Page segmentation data
- Opening Delimiter -

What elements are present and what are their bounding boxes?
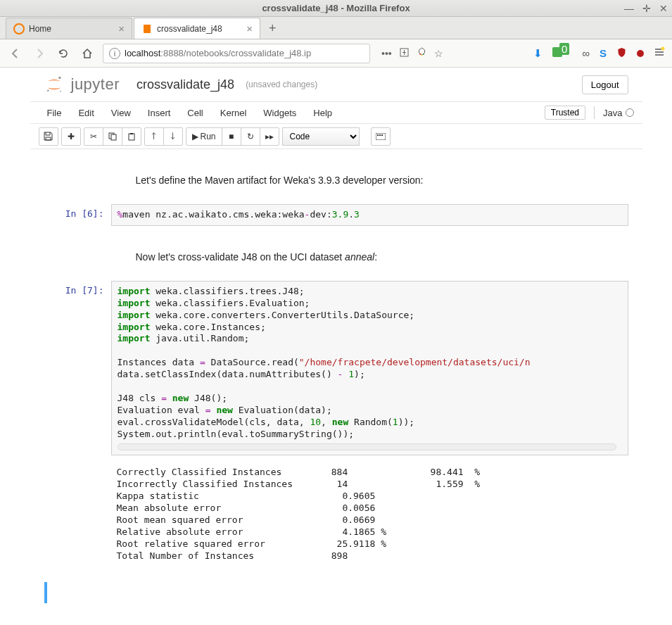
- add-cell-button[interactable]: ✚: [61, 127, 81, 146]
- browser-tabstrip: Home × crossvalidate_j48 × +: [0, 17, 672, 39]
- copy-button[interactable]: [103, 127, 122, 146]
- jupyter-icon: [44, 75, 64, 94]
- extension-s-icon[interactable]: S: [600, 47, 607, 59]
- horizontal-scrollbar[interactable]: [118, 443, 616, 450]
- code-cell-6[interactable]: In [6]: %maven nz.ac.waikato.cms.weka:we…: [44, 204, 628, 226]
- notebook-toolbar: ✚ ✂ 🡑 🡓 ▶Run ■ ↻ ▸▸ Code: [30, 124, 642, 149]
- code-cell-7[interactable]: In [7]: import weka.classifiers.trees.J4…: [44, 281, 628, 456]
- home-icon: [13, 23, 25, 34]
- svg-rect-11: [111, 134, 116, 140]
- window-controls: — ✛ ✕: [624, 3, 668, 14]
- svg-rect-1: [144, 25, 151, 33]
- new-tab-button[interactable]: +: [262, 18, 284, 39]
- page-content: jupyter crossvalidate_j48 (unsaved chang…: [0, 68, 672, 625]
- logout-button[interactable]: Logout: [582, 75, 628, 94]
- fast-forward-button[interactable]: ▸▸: [260, 127, 279, 146]
- tab-home[interactable]: Home ×: [6, 18, 132, 39]
- stop-button[interactable]: ■: [222, 127, 241, 146]
- minimize-button[interactable]: —: [624, 3, 634, 14]
- browser-urlbar: i localhost:8888/notebooks/crossvalidate…: [0, 39, 672, 68]
- input-prompt: In [6]:: [44, 204, 111, 226]
- notebook-name[interactable]: crossvalidate_j48: [137, 77, 234, 92]
- markdown-cell[interactable]: Now let's cross-validate J48 on the UCI …: [136, 247, 628, 267]
- window-title: crossvalidate_j48 - Mozilla Firefox: [262, 3, 410, 13]
- svg-point-0: [14, 24, 24, 34]
- toolbar-extensions: ⬇ 0 ∞ S: [533, 46, 665, 60]
- svg-point-4: [421, 55, 422, 56]
- extension-green-icon[interactable]: 0: [552, 47, 572, 59]
- kernel-status-icon: [626, 108, 634, 117]
- tab-notebook[interactable]: crossvalidate_j48 ×: [134, 18, 260, 39]
- move-up-button[interactable]: 🡑: [144, 127, 164, 146]
- info-icon[interactable]: i: [109, 48, 120, 59]
- tab-label: Home: [29, 24, 114, 34]
- menu-widgets[interactable]: Widgets: [255, 108, 305, 118]
- menu-edit[interactable]: Edit: [70, 108, 102, 118]
- svg-point-6: [661, 47, 665, 51]
- input-prompt: In [7]:: [44, 281, 111, 456]
- extension-shield-icon[interactable]: [616, 47, 627, 60]
- svg-rect-14: [376, 133, 386, 140]
- svg-rect-17: [381, 134, 383, 136]
- reload-button[interactable]: [55, 45, 72, 62]
- extension-red-icon[interactable]: [637, 47, 644, 59]
- svg-point-9: [59, 91, 61, 92]
- svg-rect-13: [130, 133, 133, 134]
- back-button[interactable]: [7, 45, 24, 62]
- notebook-icon: [141, 23, 153, 34]
- close-icon[interactable]: ×: [246, 23, 253, 34]
- save-status: (unsaved changes): [246, 80, 317, 89]
- kernel-indicator[interactable]: Java: [603, 108, 633, 118]
- home-button[interactable]: [79, 45, 96, 62]
- svg-rect-16: [379, 134, 381, 136]
- save-button[interactable]: [39, 127, 58, 146]
- code-input[interactable]: %maven nz.ac.waikato.cms.weka:weka-dev:3…: [111, 204, 628, 226]
- download-icon[interactable]: ⬇: [533, 47, 543, 60]
- svg-rect-15: [377, 134, 379, 136]
- trusted-badge[interactable]: Trusted: [545, 106, 585, 120]
- close-button[interactable]: ✕: [659, 3, 668, 14]
- jupyter-text: jupyter: [71, 75, 120, 94]
- menubar: File Edit View Insert Cell Kernel Widget…: [30, 101, 642, 124]
- svg-rect-12: [129, 134, 134, 140]
- forward-button[interactable]: [31, 45, 48, 62]
- tab-label: crossvalidate_j48: [157, 24, 242, 34]
- extension-infinity-icon[interactable]: ∞: [582, 47, 590, 59]
- svg-point-3: [419, 53, 421, 55]
- next-cell[interactable]: [44, 582, 628, 603]
- command-palette-button[interactable]: [371, 127, 391, 146]
- jupyter-logo[interactable]: jupyter crossvalidate_j48 (unsaved chang…: [44, 75, 318, 94]
- more-icon[interactable]: •••: [381, 48, 392, 59]
- url-text: localhost:8888/notebooks/crossvalidate_j…: [125, 48, 311, 58]
- close-icon[interactable]: ×: [118, 23, 125, 34]
- kernel-name: Java: [603, 108, 622, 118]
- svg-point-8: [46, 89, 49, 91]
- cell-output: Correctly Classified Instances 884 98.44…: [111, 461, 628, 567]
- reader-icon[interactable]: [399, 47, 410, 60]
- menu-help[interactable]: Help: [305, 108, 341, 118]
- notebook-header: jupyter crossvalidate_j48 (unsaved chang…: [30, 68, 642, 101]
- notebook-body: Let's define the Maven artifact for Weka…: [30, 149, 642, 625]
- window-titlebar: crossvalidate_j48 - Mozilla Firefox — ✛ …: [0, 0, 672, 17]
- restart-button[interactable]: ↻: [241, 127, 260, 146]
- cut-button[interactable]: ✂: [84, 127, 103, 146]
- svg-point-7: [58, 77, 61, 80]
- menu-view[interactable]: View: [103, 108, 139, 118]
- menu-icon[interactable]: [654, 46, 665, 60]
- menu-file[interactable]: File: [39, 108, 70, 118]
- menu-insert[interactable]: Insert: [139, 108, 179, 118]
- cell-type-select[interactable]: Code: [282, 127, 360, 146]
- run-button[interactable]: ▶Run: [186, 127, 222, 146]
- code-input[interactable]: import weka.classifiers.trees.J48; impor…: [111, 281, 628, 456]
- url-input[interactable]: i localhost:8888/notebooks/crossvalidate…: [103, 44, 370, 63]
- maximize-button[interactable]: ✛: [642, 3, 651, 14]
- svg-point-5: [423, 53, 424, 55]
- permissions-icon[interactable]: [417, 47, 427, 60]
- paste-button[interactable]: [122, 127, 141, 146]
- bookmark-icon[interactable]: ☆: [434, 48, 443, 59]
- move-down-button[interactable]: 🡓: [163, 127, 183, 146]
- menu-kernel[interactable]: Kernel: [212, 108, 255, 118]
- menu-cell[interactable]: Cell: [179, 108, 211, 118]
- url-actions: ••• ☆: [381, 47, 443, 60]
- markdown-cell[interactable]: Let's define the Maven artifact for Weka…: [136, 170, 628, 190]
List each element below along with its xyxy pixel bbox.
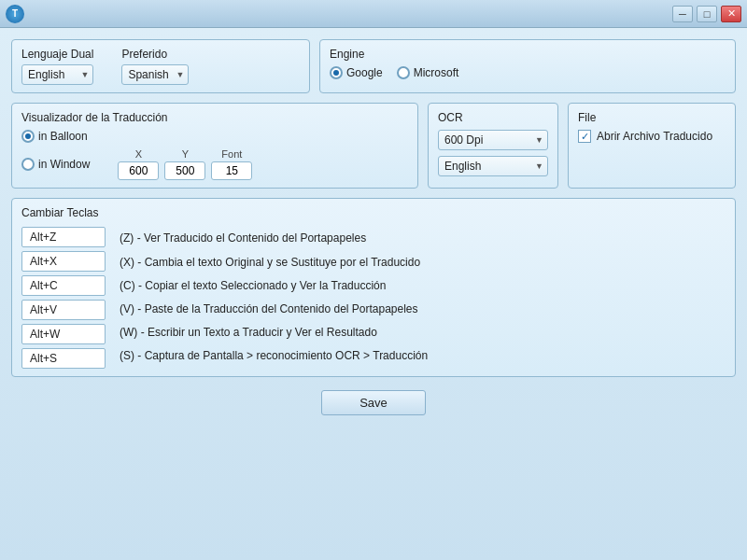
- window-text: in Window: [38, 158, 90, 171]
- file-checkbox-label[interactable]: ✓ Abrir Archivo Traducido: [578, 130, 726, 143]
- balloon-text: in Balloon: [38, 130, 88, 143]
- hotkey-keys-column: [21, 227, 106, 369]
- file-checkbox-text: Abrir Archivo Traducido: [597, 130, 712, 143]
- ocr-selects: 600 Dpi 300 Dpi 150 Dpi English Spanish …: [438, 130, 548, 176]
- ocr-dpi-wrapper: 600 Dpi 300 Dpi 150 Dpi: [438, 130, 548, 150]
- y-label: Y: [182, 148, 189, 160]
- hotkey-table: (Z) - Ver Traducido el Contenido del Por…: [21, 227, 726, 369]
- visualizer-options: in Balloon in Window X Y: [21, 130, 408, 180]
- hotkey-input-1[interactable]: [21, 251, 106, 272]
- top-row: Lenguaje Dual English Spanish French Pre…: [11, 39, 736, 93]
- font-input[interactable]: [211, 161, 252, 180]
- lang-preferred-column: Preferido Spanish English French: [121, 48, 189, 85]
- lang-dual-column: Lenguaje Dual English Spanish French: [21, 48, 93, 85]
- app-icon: T: [6, 5, 24, 23]
- ocr-lang-wrapper: English Spanish French: [438, 156, 548, 176]
- y-input[interactable]: [164, 161, 205, 180]
- close-button[interactable]: ✕: [721, 6, 741, 22]
- window-label[interactable]: in Window: [21, 158, 90, 171]
- hotkey-input-3[interactable]: [21, 300, 106, 320]
- engine-radio-group: Google Microsoft: [330, 66, 726, 79]
- title-bar: T ─ □ ✕: [0, 0, 747, 28]
- main-content: Lenguaje Dual English Spanish French Pre…: [0, 28, 747, 560]
- hotkey-desc-3: (V) - Paste de la Traducción del Conteni…: [120, 301, 428, 318]
- y-field: Y: [164, 148, 205, 180]
- middle-row: Visualizador de la Traducción in Balloon…: [11, 103, 736, 189]
- engine-panel: Engine Google Microsoft: [319, 39, 736, 93]
- hotkey-desc-4: (W) - Escribir un Texto a Traducir y Ver…: [120, 324, 428, 342]
- hotkey-input-0[interactable]: [21, 227, 106, 247]
- file-checkbox[interactable]: ✓: [578, 130, 591, 143]
- hotkeys-title: Cambiar Teclas: [21, 206, 726, 219]
- hotkey-desc-5: (S) - Captura de Pantalla > reconocimien…: [120, 347, 428, 365]
- lang-preferred-select[interactable]: Spanish English French: [121, 64, 189, 85]
- balloon-radio[interactable]: [21, 130, 35, 143]
- save-button[interactable]: Save: [321, 390, 426, 415]
- window-row: in Window X Y Font: [21, 148, 408, 180]
- hotkey-input-4[interactable]: [21, 324, 106, 344]
- font-field: Font: [211, 148, 252, 180]
- balloon-row: in Balloon: [21, 130, 408, 143]
- file-title: File: [578, 111, 726, 124]
- file-panel: File ✓ Abrir Archivo Traducido: [568, 103, 736, 189]
- maximize-button[interactable]: □: [697, 6, 717, 22]
- lang-dual-select-wrapper: English Spanish French: [21, 64, 93, 85]
- balloon-label[interactable]: in Balloon: [21, 130, 88, 143]
- font-label: Font: [221, 148, 242, 160]
- engine-google-text: Google: [346, 66, 383, 79]
- hotkey-input-2[interactable]: [21, 275, 106, 296]
- lang-dual-label: Lenguaje Dual: [21, 48, 93, 61]
- language-panel: Lenguaje Dual English Spanish French Pre…: [11, 39, 310, 93]
- ocr-panel: OCR 600 Dpi 300 Dpi 150 Dpi English Span…: [428, 103, 558, 189]
- lang-preferred-select-wrapper: Spanish English French: [121, 64, 189, 85]
- ocr-dpi-select[interactable]: 600 Dpi 300 Dpi 150 Dpi: [438, 130, 548, 150]
- x-field: X: [118, 148, 159, 180]
- save-row: Save: [11, 390, 736, 415]
- hotkey-input-5[interactable]: [21, 348, 106, 369]
- xyz-row: X Y Font: [118, 148, 252, 180]
- engine-google-label[interactable]: Google: [330, 66, 383, 79]
- engine-microsoft-label[interactable]: Microsoft: [397, 66, 459, 79]
- ocr-lang-select[interactable]: English Spanish French: [438, 156, 548, 176]
- engine-microsoft-text: Microsoft: [414, 66, 459, 79]
- visualizer-panel: Visualizador de la Traducción in Balloon…: [11, 103, 418, 189]
- hotkey-desc-1: (X) - Cambia el texto Original y se Sust…: [120, 254, 428, 272]
- x-label: X: [135, 148, 142, 160]
- hotkeys-panel: Cambiar Teclas (Z) - Ver Traducido el Co…: [11, 198, 736, 377]
- minimize-button[interactable]: ─: [672, 6, 693, 22]
- hotkey-desc-0: (Z) - Ver Traducido el Contenido del Por…: [120, 230, 428, 247]
- hotkey-desc-2: (C) - Copiar el texto Seleccionado y Ver…: [120, 277, 428, 295]
- visualizer-title: Visualizador de la Traducción: [21, 111, 408, 124]
- lang-dual-select[interactable]: English Spanish French: [21, 64, 93, 85]
- lang-header-row: Lenguaje Dual English Spanish French Pre…: [21, 48, 300, 85]
- lang-preferred-label: Preferido: [121, 48, 189, 61]
- engine-microsoft-radio[interactable]: [397, 66, 410, 79]
- ocr-title: OCR: [438, 111, 548, 124]
- x-input[interactable]: [118, 161, 159, 180]
- hotkey-descriptions-column: (Z) - Ver Traducido el Contenido del Por…: [120, 227, 428, 369]
- engine-google-radio[interactable]: [330, 66, 343, 79]
- engine-title: Engine: [330, 48, 726, 61]
- window-radio[interactable]: [21, 158, 35, 171]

- Closing Delimiter -

- _WHAT YOU HAVE TO DO_
Where a line of the entries holds the string "Lenguaje", include it in the count, and give only the final number.

- _THE COMPLETED TASK_
6